She, too, was criticized.   Writing in the Huffington Post, Lee Moran posted several negative tweets, most of them noting that Ms. Trump/Mrs. Kushner would more usefully convey her message of tolerance to her father, who is President of the United States.   One of them pointed out "seriously, #Ivanka? Are you so tone-deaf, drowining in hubris, that u don't realize how disingenuous & ironic this tweet is?"

Notwithstanding the power of Steve Bannon and the insensitivity generally of the Administration toward anti-Semitism, the irony is limited.   Ivanka is an Orthodox Jew, as is husband Jared. However, there is less to her tweet than meets the eye.

No one, not even the religiously tolerant, would argue that the USA is not a country built upon the principle of religous tolerance, although that tolerance- initially- was granted primarily to Protestants.

More significantly, however, "we must protect our houses of worship & religious centers" means next to nothing.

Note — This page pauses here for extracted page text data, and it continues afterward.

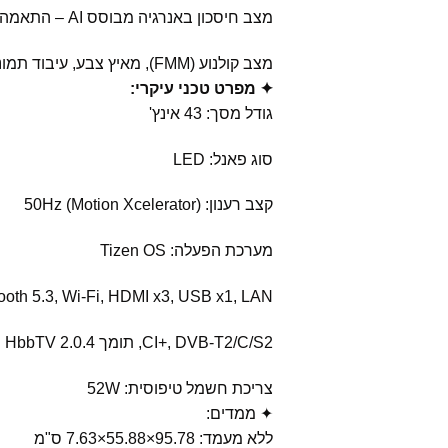
מצב חיסכון באנרגיה מבוסס AI – התאמה חכמה של בהירות לפי תאורת הסביבה
מצב קולנוע (FMM), מאיץ צבע, עיבוד תמונה מבוסס בינה מלאכותית
✦ מפרט טכני עיקרי:
גודל מסך: ‎43 אינץ'
סוג פאנל: LED
קצב רענון: 50Hz (Motion Xcelerator)
מערכת הפעלה: Tizen OS
ooth 5.3, Wi-Fi, HDMI x3, USB x1, LAN
CI+, DVB-T2/C/S2, תומך HbbTV 2.0.4
צריכת חשמל טיפוסית: 52W
✦ ממדים:
ללא מעמד: 95.78×55.88×7.63 ס"מ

It is akin to the all-purpose apology "..... if anyone was offended by something said...."   Ezra Klein tweets, "What is the point of not using the words 'Jewish,' 'Jewish Community Center,' or anti-Semitism' in this context?"

The question is rhetorical or at least should be. We know what the point is. Fans of her father, even his base of alternative right supporters, have little quarrel with the bland "our houses of worship & religious centers."  But many of them, especially ones of the alternative right, have a problem with Jews.  Additionally, quite a few of Trump's supporters across-the-board believe that it is Christians who are discriminated against and need protection.

Presumably, Donald J. Trump is not anit-Semitic, and not only because he has a daughter who converted to Judaism and married a Jew.  Rather, there may be many things Trump says or fails to say, does or does not do, in which he does not believe. But a fellow who correctly understood that he could publicly "shoot somebody and not lose voters" knows who his voters are and the many ways to appeal to them.